Ask Slashdot - Breaking Into Penetration Testing At 30
An anonymous reader writes I currently work for a small IT MPS in the Southern USA. Recently, my boss approached me about offering security evaluation and penetration testing to customers in our area due to the increasing number of regulations companies area are having to meet. My role in the company is that of a proactive systems administrator. I have strong troubleshooting skills, a moderate knowledge of Linux, and a strong grasp on Windows systems. My working knowledge of networks is a bit rusty, but I've started working on my CCNA again, and skill/knowledge of any kind of programming language is extremely lacking as I have slacked off in that department. However, I've been working with Powershell scripting, and have picked up some resources on Python. Where would a guy like me start? What can I do, as far as personal development, to give me a shot at building this "new department" within my company? Am I beyond hope?
Get certified.
>> my boss approached me about offering security evaluation and penetration testing to customers in our area
Because it might at least mitigate the damage after your company get sued by customers who get hacked after you tried to learn on their dime. (Google "Target Trustwave"...)
Seriously, if there's a real business opportunity in your market, your management should either hire an experienced guy/gal and/or partner with an existing firm. Then, you'd have the opportunity to learn along them...while picking up the certs you'll need to be credible when talking to other companies. (And if your management is too cheap to buy your security certs, that's a BIG red flag!)

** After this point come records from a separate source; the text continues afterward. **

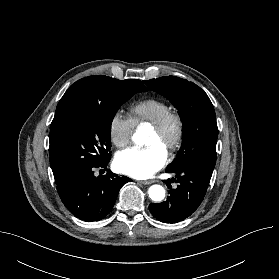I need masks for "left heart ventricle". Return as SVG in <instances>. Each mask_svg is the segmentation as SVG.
Segmentation results:
<instances>
[{"label":"left heart ventricle","instance_id":"1","mask_svg":"<svg viewBox=\"0 0 279 279\" xmlns=\"http://www.w3.org/2000/svg\"><path fill=\"white\" fill-rule=\"evenodd\" d=\"M173 138H174L173 129H170L167 133L162 135L152 130L147 138L146 145L147 146L157 145L167 152L170 144L173 141Z\"/></svg>","mask_w":279,"mask_h":279}]
</instances>
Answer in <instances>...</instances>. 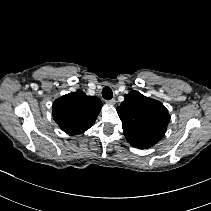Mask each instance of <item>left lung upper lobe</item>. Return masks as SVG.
I'll use <instances>...</instances> for the list:
<instances>
[{
	"label": "left lung upper lobe",
	"instance_id": "left-lung-upper-lobe-1",
	"mask_svg": "<svg viewBox=\"0 0 211 211\" xmlns=\"http://www.w3.org/2000/svg\"><path fill=\"white\" fill-rule=\"evenodd\" d=\"M116 108L124 135L131 146L146 149L157 144L165 135L170 115L165 106L138 91L124 95Z\"/></svg>",
	"mask_w": 211,
	"mask_h": 211
}]
</instances>
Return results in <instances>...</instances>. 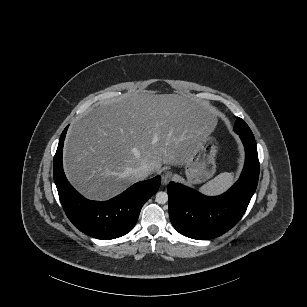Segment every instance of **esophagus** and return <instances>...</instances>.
Here are the masks:
<instances>
[{
    "instance_id": "1",
    "label": "esophagus",
    "mask_w": 307,
    "mask_h": 307,
    "mask_svg": "<svg viewBox=\"0 0 307 307\" xmlns=\"http://www.w3.org/2000/svg\"><path fill=\"white\" fill-rule=\"evenodd\" d=\"M172 176H173V173L171 171L169 170L164 171L161 176L163 185H167L170 182Z\"/></svg>"
}]
</instances>
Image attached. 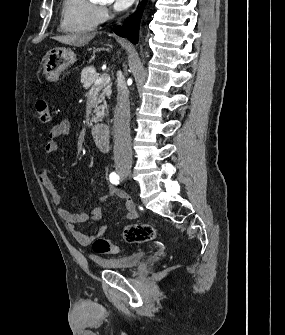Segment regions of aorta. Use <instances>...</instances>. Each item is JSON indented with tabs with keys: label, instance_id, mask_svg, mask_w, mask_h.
I'll return each instance as SVG.
<instances>
[{
	"label": "aorta",
	"instance_id": "1",
	"mask_svg": "<svg viewBox=\"0 0 285 335\" xmlns=\"http://www.w3.org/2000/svg\"><path fill=\"white\" fill-rule=\"evenodd\" d=\"M90 2H94V0H90Z\"/></svg>",
	"mask_w": 285,
	"mask_h": 335
}]
</instances>
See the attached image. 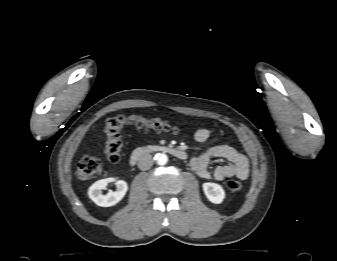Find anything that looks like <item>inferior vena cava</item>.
<instances>
[{"label": "inferior vena cava", "mask_w": 337, "mask_h": 261, "mask_svg": "<svg viewBox=\"0 0 337 261\" xmlns=\"http://www.w3.org/2000/svg\"><path fill=\"white\" fill-rule=\"evenodd\" d=\"M153 165V158L150 154L142 155L138 160V167L141 170H148Z\"/></svg>", "instance_id": "obj_1"}]
</instances>
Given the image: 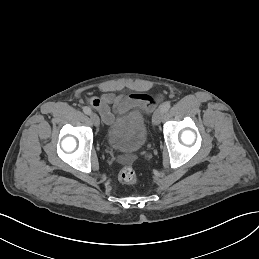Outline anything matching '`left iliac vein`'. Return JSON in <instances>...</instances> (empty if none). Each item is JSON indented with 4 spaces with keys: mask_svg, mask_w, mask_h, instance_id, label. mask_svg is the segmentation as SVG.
I'll return each mask as SVG.
<instances>
[{
    "mask_svg": "<svg viewBox=\"0 0 259 259\" xmlns=\"http://www.w3.org/2000/svg\"><path fill=\"white\" fill-rule=\"evenodd\" d=\"M163 114H164V112L161 109H159L155 112V114L153 116L154 125H158L161 122V120L163 118Z\"/></svg>",
    "mask_w": 259,
    "mask_h": 259,
    "instance_id": "obj_1",
    "label": "left iliac vein"
}]
</instances>
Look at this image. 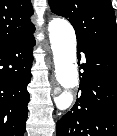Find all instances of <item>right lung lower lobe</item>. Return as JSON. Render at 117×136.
Here are the masks:
<instances>
[{"mask_svg": "<svg viewBox=\"0 0 117 136\" xmlns=\"http://www.w3.org/2000/svg\"><path fill=\"white\" fill-rule=\"evenodd\" d=\"M33 32L0 46V136H23L25 132Z\"/></svg>", "mask_w": 117, "mask_h": 136, "instance_id": "1", "label": "right lung lower lobe"}]
</instances>
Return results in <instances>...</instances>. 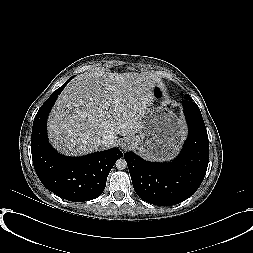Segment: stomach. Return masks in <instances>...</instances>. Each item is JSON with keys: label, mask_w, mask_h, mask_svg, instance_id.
<instances>
[{"label": "stomach", "mask_w": 253, "mask_h": 253, "mask_svg": "<svg viewBox=\"0 0 253 253\" xmlns=\"http://www.w3.org/2000/svg\"><path fill=\"white\" fill-rule=\"evenodd\" d=\"M185 137V126L170 109L149 106L141 118L138 135H133L131 147L149 160L174 157Z\"/></svg>", "instance_id": "1"}]
</instances>
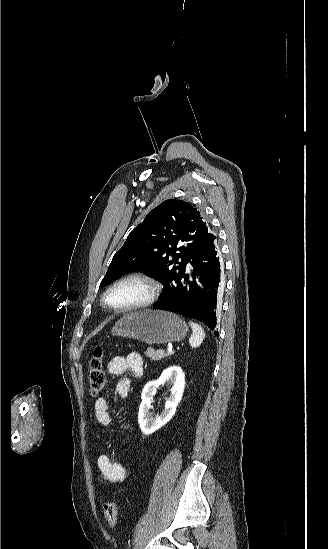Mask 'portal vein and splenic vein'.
<instances>
[{
    "instance_id": "obj_1",
    "label": "portal vein and splenic vein",
    "mask_w": 328,
    "mask_h": 549,
    "mask_svg": "<svg viewBox=\"0 0 328 549\" xmlns=\"http://www.w3.org/2000/svg\"><path fill=\"white\" fill-rule=\"evenodd\" d=\"M167 353H172V347L167 348Z\"/></svg>"
}]
</instances>
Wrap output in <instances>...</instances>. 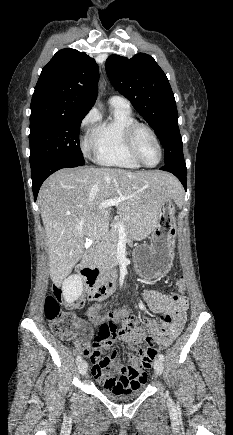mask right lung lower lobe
Wrapping results in <instances>:
<instances>
[{"instance_id":"98d812e1","label":"right lung lower lobe","mask_w":233,"mask_h":435,"mask_svg":"<svg viewBox=\"0 0 233 435\" xmlns=\"http://www.w3.org/2000/svg\"><path fill=\"white\" fill-rule=\"evenodd\" d=\"M78 165L60 159H48L31 166L32 189L34 199H37L39 189L44 180L55 171L62 168L77 167Z\"/></svg>"}]
</instances>
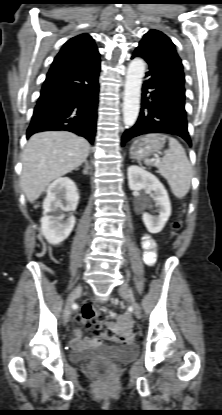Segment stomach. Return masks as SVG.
<instances>
[{"instance_id":"1","label":"stomach","mask_w":222,"mask_h":415,"mask_svg":"<svg viewBox=\"0 0 222 415\" xmlns=\"http://www.w3.org/2000/svg\"><path fill=\"white\" fill-rule=\"evenodd\" d=\"M164 144L165 140L158 137H140L131 145L130 156L131 158L140 161L151 154L159 153L164 147Z\"/></svg>"}]
</instances>
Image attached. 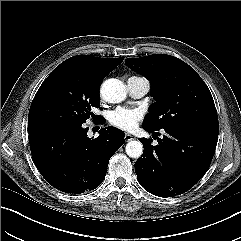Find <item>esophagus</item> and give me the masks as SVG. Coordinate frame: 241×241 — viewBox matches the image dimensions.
I'll return each mask as SVG.
<instances>
[{
    "instance_id": "1",
    "label": "esophagus",
    "mask_w": 241,
    "mask_h": 241,
    "mask_svg": "<svg viewBox=\"0 0 241 241\" xmlns=\"http://www.w3.org/2000/svg\"><path fill=\"white\" fill-rule=\"evenodd\" d=\"M124 139H125L127 142H129V141H131V140H134L135 137H134L133 135H131V134H125Z\"/></svg>"
}]
</instances>
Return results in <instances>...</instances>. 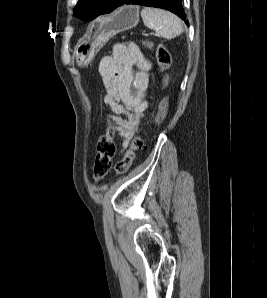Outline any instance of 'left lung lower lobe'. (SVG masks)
Masks as SVG:
<instances>
[{"mask_svg": "<svg viewBox=\"0 0 267 298\" xmlns=\"http://www.w3.org/2000/svg\"><path fill=\"white\" fill-rule=\"evenodd\" d=\"M123 4H138L149 7L163 8L178 15L188 25V21H186V16L184 14V9L181 6V0H116L113 7L107 13L112 12L115 8L122 6Z\"/></svg>", "mask_w": 267, "mask_h": 298, "instance_id": "1", "label": "left lung lower lobe"}]
</instances>
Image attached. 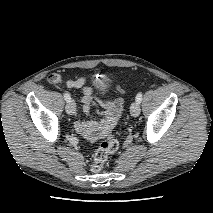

One thing you need to keep in mind is that Penetration Testing isn't just about the technical aspects. You need to be up to speed on all the legal aspects, not just in terms of know what laws govern the particular industry/company you happen to be conducting a test for, but in terms of liability. You really don't want to wind up finding yourself accused of breaking the law, whether state or federal, in the course of your job - and without a degree of caution, that's certainly not an impossible thing.
Remember, most of what gets done in any penetration test worth a damn would otherwise be illegal on any number of levels if you were doing it without the express authorization of the owner of those systems. Make sure you know what you're doing, and that the lawyers sign off on it first so that your company is covering your butt if anything goes bad.
Pedantic, but... Writing a vuln is dead easy. Here's one (compile this into a world-executable program with setuid:root):
#include <stdio>
void vulnerable () {
char buf[8];
gets(buf);
}
int main () {
vulnerable();
}
Writing a functional exploit, on the other hand, is a lot trickier, especially with all the exploit mitigation stuff found in modern operating systems (and libraries; some of them won't let you call gets() anymore by default). Fortunately, in my professional experience (4+ years of pentesting, both as part of a company's internal security team and as a security consultant), this is rarely requested. The client may want a PoC on occasion, if they think their stuff can't possibly be vulnerable, but even then it needn't do anything special or be robust across system configurations or anything.
Getting back to the core question: if you're going to be pentesting native code, especially whitebox testing where you are expected to review source code as well, you need to know C/C++, maybe Objective-C, maybe pre-.NET Visual Basic or even things like FORTRAN or COBOL if your client's codebase is old enough. For web apps, you need to know your HTML and JS, but it's also important to know HTTP - yes, the protocol - and browser security features like same-origin policy. For the server side of web stuff, there's a hundred different languages and probably ten times as many frameworks that you might need to know, but for the most part knowing PHP, Java, Ruby, at least one .NET language, and maybe Python is good enough for the vast majority of sites (add perl if you want to go old-school).
Scripting languages like Powershell and Python are actually really useful to a pentester, because you can knock together little utilities to try things out that way. Want to send a carefully crafted sequence of UDP packets, or decrypt all that stuff the client has "protected" with a hardcoded AES key and find their secrets? A few minutes of work will get you a tool that will save you lots of time in the future.
There's no place I could be, since I've found Serenity...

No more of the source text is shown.